Banjarnegara – Banyaknya kasus tindak pidana yang melibatkan anak sebagai korban dan pelaku di Banjarnegara, membuat Dinas Sosial Pemberdayaan Perempuan dan Anak (Dinsos PPA) terus melakukan pendampingan terhadap korban serta pencegahan.

Dalam melakukan pencegahan, Dinsos PPA Banjarnegara terus menjalin komunikasi dengan pihak sekolah, serta Kejaksaan Negeri Banjarnegara. Hal ini dilakukan untuk memberikan pendampingan, serta pencegahan tindak pidana yang melibatkan anka.

Kepala Dinsos PPA Banjarnegara, Noor Tamami mengatakan, untuk tindak pencegahan, pihaknya sudah melakukan kerjasama dengan pihak sekolah, termasuk melakukan komunikasi dengan guru BK sekolah. Hal ini dilakukan, agar komunikasi antara penaga pendidik dengan anak bisa lebih baik.

“Jadi guru BK ini, nantinya tidak hanya memanggil anak yang bermasalah, tetapi juga melakukan pendekatan terhadap anka sekolah sebagai tindakan antisipasi,” katanya.

Untuk korban kekerasan terhadap anak, pihaknya juga terus melakukan pendampingan bersama dengan relawan psikologis agar mental anak kembali baik.

“Kita juga masih mengaktifkan forum anak, di sini anak tidak hanya menjadi objek, tetapi meningkatkan mental anak untuk bisa lebih komunikatif dengan berani melapor,” katanya.

Dengan pendekatan yang baik, maka komunikasi anak akan lebih nyaman. Sebab sekolah tidak hanya mencerdaskan, tetapi juga mendidik. Dia juga selalu mewanti-wanti agar pihak sekolah tidak mengucilkan anak yang menjadi korban, khususnya korban kekerasan.

Tak hanya itu, bentuk pencegahan tindak pidana terhadap anak juga dilakukan oleh Kejaksaan Negeri Banjarnegara melalui program Jaksa Masuk Sekolah. Hal ini sangat penting, agar anak usia sekolah mengenal hukum lebih dini, sehingga mereka tidak melakukan tindakan yang menyebabkan mereka harus berurusan dengan hukum.

Seperti diketahui, berdasarkan data yang ada di Kejaksaan Negeri Banjarnegara, kasus kekerasan terhadap anak mengalami peningkatan.

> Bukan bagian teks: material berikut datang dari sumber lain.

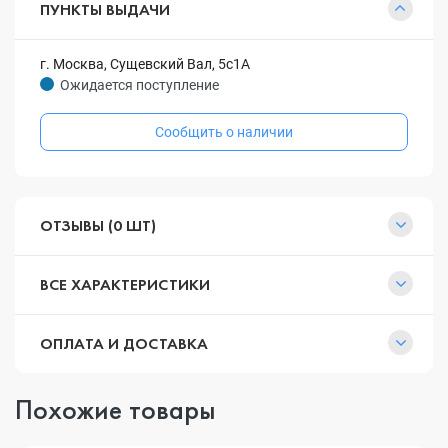
ПУНКТЫ ВЫДАЧИ
г. Москва, Сущевский Вал, 5с1А
Ожидается поступление
Сообщить о наличии
ОТЗЫВЫ (0 ШТ)
ВСЕ ХАРАКТЕРИСТИКИ
ОПЛАТА И ДОСТАВКА
Похожие товары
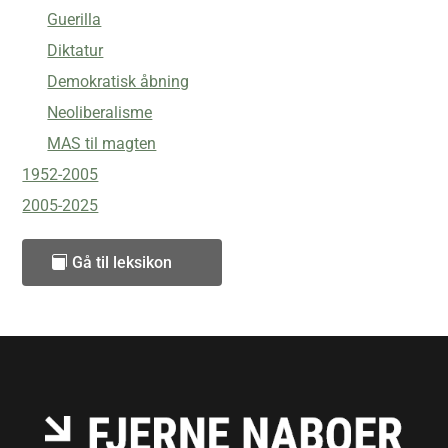
Guerilla
Diktatur
Demokratisk åbning
Neoliberalisme
MAS til magten
1952-2005
2005-2025
Gå til leksikon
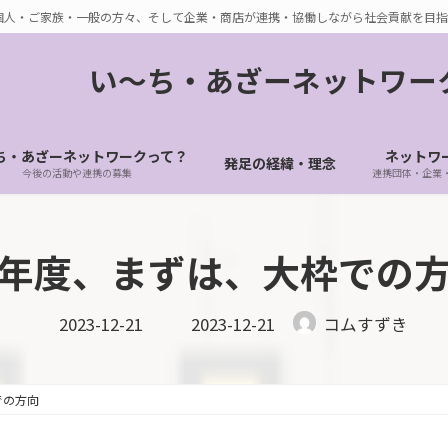
個人・ご家族・一般の方々、そして企業・商店が連携・協働しながら社会貢献を目指
い〜ち・あざーネットワー
ち・あざーネットワークって？
ネットワ
発足の経緯・理念
今後の活動や連携の募集
連携団体・企業
年度、まずは、大枠での
最
2023-12-21
2023-12-21
コムすずき
終
更
新
日
時
での方向
:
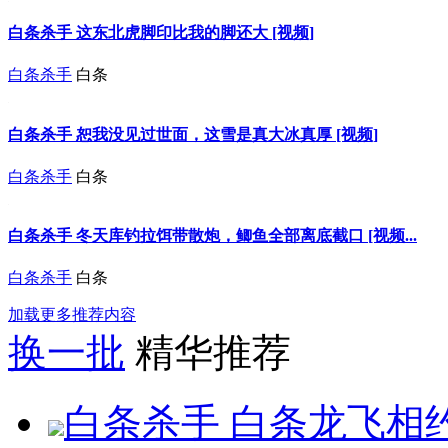
白条杀手 这东北虎脚印比我的脚还大 [视频]
白条杀手
白条
白条杀手 恕我没见过世面，这雪是真大冰真厚 [视频]
白条杀手
白条
白条杀手 冬天库钓拉饵带散炮，鲫鱼全部离底截口 [视频...
白条杀手
白条
加载更多推荐内容
换一批
精华推荐
白条杀手 白条龙飞相约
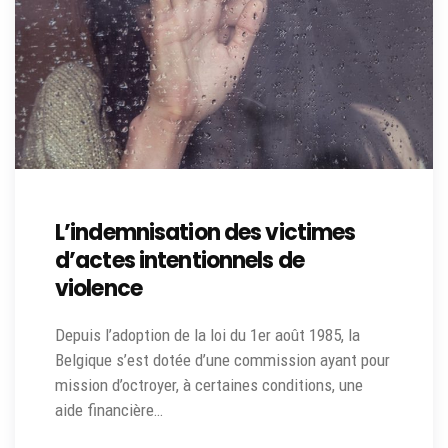
L’indemnisation des victimes
d’actes intentionnels de
violence
Depuis l’adoption de la loi du 1er août 1985, la
Belgique s’est dotée d’une commission ayant pour
mission d’octroyer, à certaines conditions, une
aide financière…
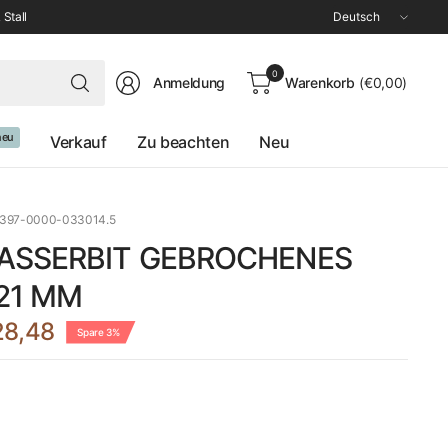
Land/Region
 Stall
aktualisieren
Suchen
0
Anmeldung
Warenkorb
(€0,00)
Sie
nach
irgendetwas
neu
Verkauf
Zu beachten
Neu
0397-0000-033014.5
WASSERBIT GEBROCHENES
21 MM
28,48
Spare 3%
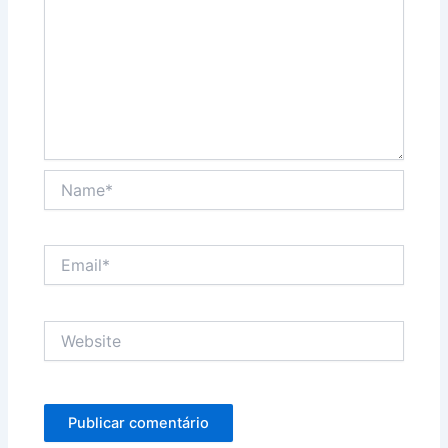
Name*
Email*
Website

Bahkan pada tahun 2020 lalu, terjadi 21 perkara pindak pidana dengan 17 pelaku anak di bawah umur. Tak hanya itu, pada tahun 2022 ini juga telah terjadi 8 perkara tindak pidana yang melibatkan anak, baik sebagai korban maupun pelaku.

“Ini menjadi perhatian bersama, semua pihak harus terlibat yang terpenting adalah mengembalikan psikologi anak. Sehingga, mereka tetap bisa menjalani hidup dengan normal dan tidak merasa kehilangan masa remajanya,” ujarnya.